Work to be completed:
Would you please copy each line of the data in which the string "pobyt" occurs?

Saved data entries
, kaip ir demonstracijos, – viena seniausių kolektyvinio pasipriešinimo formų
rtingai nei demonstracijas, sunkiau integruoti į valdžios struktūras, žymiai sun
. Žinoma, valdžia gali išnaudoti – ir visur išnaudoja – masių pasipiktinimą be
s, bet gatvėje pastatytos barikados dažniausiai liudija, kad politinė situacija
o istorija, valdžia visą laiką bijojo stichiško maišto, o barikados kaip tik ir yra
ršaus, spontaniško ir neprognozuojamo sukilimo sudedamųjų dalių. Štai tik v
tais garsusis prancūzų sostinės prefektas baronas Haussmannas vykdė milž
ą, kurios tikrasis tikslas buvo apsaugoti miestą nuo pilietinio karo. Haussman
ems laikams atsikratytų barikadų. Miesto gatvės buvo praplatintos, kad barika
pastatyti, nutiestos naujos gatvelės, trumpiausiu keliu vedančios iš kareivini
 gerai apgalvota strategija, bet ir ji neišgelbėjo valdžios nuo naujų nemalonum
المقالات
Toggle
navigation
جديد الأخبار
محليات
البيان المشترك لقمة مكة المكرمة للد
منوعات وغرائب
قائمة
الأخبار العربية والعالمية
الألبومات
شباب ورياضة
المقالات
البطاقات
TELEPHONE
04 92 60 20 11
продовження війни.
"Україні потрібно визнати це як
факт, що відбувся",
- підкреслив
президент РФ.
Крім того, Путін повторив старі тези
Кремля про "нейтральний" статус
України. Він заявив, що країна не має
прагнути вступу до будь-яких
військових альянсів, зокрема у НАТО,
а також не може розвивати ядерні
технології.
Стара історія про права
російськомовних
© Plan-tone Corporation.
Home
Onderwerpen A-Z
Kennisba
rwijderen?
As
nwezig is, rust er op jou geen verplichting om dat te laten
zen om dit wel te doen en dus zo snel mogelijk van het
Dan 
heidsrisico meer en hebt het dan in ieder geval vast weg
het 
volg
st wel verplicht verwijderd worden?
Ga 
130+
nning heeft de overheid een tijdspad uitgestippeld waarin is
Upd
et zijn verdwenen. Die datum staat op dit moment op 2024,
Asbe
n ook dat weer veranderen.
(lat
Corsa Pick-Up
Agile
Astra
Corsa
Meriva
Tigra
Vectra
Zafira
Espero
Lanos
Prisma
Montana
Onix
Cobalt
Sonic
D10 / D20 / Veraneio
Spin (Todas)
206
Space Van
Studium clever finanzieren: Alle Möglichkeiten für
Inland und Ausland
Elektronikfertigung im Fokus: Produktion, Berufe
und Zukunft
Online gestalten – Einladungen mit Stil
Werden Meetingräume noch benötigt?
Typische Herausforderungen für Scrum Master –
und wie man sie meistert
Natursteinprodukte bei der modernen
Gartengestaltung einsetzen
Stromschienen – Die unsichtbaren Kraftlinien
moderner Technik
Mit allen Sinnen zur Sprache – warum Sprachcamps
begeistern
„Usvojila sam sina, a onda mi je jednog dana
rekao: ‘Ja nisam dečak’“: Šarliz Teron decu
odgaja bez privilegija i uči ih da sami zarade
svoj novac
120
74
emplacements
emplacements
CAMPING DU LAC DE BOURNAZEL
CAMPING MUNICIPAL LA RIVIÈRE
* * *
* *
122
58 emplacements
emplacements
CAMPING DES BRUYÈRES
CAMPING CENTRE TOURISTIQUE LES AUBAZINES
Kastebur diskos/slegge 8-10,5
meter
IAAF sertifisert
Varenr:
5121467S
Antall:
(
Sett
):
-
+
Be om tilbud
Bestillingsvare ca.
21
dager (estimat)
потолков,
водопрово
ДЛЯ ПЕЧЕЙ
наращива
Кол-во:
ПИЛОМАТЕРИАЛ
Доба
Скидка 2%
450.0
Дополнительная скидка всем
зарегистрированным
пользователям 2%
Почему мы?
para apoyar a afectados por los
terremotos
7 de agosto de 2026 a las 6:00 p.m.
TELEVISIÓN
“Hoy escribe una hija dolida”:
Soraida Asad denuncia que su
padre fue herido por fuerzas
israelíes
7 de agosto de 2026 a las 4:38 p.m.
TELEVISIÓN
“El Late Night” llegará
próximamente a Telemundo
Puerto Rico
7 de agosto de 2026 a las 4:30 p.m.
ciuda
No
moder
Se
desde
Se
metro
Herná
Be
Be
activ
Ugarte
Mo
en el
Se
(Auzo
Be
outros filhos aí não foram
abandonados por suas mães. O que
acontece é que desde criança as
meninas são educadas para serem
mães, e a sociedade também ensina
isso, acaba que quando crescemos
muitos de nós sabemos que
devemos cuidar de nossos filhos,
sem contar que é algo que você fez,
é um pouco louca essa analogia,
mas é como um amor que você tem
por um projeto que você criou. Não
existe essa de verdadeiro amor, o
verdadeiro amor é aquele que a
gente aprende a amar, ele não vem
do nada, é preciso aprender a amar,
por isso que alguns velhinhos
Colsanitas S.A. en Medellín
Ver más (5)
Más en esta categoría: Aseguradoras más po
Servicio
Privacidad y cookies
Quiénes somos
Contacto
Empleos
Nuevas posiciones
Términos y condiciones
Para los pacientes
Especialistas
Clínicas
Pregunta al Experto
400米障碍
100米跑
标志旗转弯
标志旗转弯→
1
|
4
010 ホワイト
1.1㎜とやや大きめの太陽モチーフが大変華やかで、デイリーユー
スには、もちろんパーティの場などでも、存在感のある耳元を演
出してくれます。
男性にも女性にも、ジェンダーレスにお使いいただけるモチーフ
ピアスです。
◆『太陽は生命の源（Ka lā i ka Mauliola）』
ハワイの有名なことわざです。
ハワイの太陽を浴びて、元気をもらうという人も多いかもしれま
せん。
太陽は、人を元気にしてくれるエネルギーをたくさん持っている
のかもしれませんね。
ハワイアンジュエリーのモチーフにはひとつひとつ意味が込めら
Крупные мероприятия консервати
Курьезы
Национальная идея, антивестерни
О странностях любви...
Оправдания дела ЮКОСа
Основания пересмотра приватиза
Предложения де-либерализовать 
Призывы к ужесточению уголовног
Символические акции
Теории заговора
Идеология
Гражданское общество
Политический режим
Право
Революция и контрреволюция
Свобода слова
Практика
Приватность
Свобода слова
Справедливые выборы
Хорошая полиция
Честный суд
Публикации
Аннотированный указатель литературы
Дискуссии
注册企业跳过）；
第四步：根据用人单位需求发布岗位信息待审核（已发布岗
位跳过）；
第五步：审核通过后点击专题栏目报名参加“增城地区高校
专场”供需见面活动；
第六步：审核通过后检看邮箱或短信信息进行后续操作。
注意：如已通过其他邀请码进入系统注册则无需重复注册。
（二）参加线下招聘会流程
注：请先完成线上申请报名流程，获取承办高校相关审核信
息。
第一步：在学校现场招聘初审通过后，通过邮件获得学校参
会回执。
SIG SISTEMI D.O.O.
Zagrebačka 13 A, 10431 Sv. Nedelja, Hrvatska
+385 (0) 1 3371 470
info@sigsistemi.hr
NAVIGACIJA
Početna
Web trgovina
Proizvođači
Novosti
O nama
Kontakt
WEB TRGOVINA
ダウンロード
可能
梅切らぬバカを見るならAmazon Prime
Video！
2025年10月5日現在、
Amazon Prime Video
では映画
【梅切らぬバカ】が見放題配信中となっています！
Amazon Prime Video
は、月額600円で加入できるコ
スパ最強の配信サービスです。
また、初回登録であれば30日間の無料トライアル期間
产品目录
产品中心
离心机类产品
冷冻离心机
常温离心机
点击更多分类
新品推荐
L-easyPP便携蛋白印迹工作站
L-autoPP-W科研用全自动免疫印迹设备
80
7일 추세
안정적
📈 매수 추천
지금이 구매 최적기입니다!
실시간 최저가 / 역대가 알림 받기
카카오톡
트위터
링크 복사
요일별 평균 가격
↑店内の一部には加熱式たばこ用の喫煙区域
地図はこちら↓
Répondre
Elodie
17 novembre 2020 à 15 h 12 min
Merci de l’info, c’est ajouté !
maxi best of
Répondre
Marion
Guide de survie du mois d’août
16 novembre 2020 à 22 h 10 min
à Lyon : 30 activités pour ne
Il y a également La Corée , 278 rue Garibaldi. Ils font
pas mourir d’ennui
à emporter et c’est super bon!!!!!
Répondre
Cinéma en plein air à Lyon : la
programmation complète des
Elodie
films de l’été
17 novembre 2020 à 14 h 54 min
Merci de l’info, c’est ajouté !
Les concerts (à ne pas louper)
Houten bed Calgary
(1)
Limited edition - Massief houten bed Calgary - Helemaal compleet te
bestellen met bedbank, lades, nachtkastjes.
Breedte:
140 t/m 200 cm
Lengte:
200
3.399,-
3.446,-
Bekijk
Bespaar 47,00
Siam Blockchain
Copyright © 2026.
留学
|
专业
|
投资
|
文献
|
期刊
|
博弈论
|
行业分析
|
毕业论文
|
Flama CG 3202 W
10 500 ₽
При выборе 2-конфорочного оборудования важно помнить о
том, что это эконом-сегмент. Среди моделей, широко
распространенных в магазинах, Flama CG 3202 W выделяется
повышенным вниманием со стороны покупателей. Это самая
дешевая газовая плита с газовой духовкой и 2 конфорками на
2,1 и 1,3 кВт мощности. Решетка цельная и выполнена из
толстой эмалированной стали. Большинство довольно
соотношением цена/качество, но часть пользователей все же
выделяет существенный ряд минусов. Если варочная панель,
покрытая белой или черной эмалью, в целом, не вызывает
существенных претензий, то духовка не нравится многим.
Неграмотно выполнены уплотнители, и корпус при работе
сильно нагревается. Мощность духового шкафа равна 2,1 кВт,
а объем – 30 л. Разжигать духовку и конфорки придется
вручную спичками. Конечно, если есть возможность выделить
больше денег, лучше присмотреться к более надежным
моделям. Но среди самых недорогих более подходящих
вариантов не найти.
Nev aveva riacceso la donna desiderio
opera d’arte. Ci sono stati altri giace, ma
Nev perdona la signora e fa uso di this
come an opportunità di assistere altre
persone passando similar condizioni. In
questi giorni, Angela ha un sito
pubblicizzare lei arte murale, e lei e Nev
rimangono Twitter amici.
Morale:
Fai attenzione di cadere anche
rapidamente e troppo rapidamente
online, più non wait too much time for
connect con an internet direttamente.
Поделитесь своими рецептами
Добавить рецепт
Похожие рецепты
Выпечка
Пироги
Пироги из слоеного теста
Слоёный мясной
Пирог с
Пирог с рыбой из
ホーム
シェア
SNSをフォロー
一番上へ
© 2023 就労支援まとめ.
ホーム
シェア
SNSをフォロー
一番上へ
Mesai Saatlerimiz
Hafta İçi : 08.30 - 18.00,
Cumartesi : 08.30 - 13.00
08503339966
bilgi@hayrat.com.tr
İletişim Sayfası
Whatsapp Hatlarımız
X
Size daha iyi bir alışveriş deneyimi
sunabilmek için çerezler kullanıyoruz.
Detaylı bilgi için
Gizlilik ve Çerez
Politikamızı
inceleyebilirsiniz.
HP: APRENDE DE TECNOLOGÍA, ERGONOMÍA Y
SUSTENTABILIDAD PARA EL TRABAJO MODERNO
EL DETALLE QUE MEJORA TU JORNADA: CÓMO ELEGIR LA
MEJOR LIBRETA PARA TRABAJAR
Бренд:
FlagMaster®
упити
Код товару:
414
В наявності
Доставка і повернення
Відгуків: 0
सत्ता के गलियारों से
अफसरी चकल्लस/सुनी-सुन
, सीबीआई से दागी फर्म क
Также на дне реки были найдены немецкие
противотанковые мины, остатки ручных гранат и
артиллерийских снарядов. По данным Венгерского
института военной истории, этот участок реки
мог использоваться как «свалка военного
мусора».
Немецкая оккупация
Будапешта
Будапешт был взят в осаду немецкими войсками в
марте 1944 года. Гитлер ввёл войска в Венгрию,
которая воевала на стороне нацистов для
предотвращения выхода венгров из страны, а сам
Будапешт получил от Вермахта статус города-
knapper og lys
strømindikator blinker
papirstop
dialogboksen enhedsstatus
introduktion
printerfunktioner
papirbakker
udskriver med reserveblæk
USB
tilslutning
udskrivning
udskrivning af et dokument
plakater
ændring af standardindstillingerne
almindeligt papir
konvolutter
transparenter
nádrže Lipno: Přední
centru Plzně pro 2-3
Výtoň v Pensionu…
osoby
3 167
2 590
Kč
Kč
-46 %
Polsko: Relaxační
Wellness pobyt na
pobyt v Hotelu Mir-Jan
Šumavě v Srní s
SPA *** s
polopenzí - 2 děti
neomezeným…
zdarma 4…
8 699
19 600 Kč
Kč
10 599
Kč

Result for this exercise:
Wellness pobyt na
pobyt v Hotelu Mir-Jan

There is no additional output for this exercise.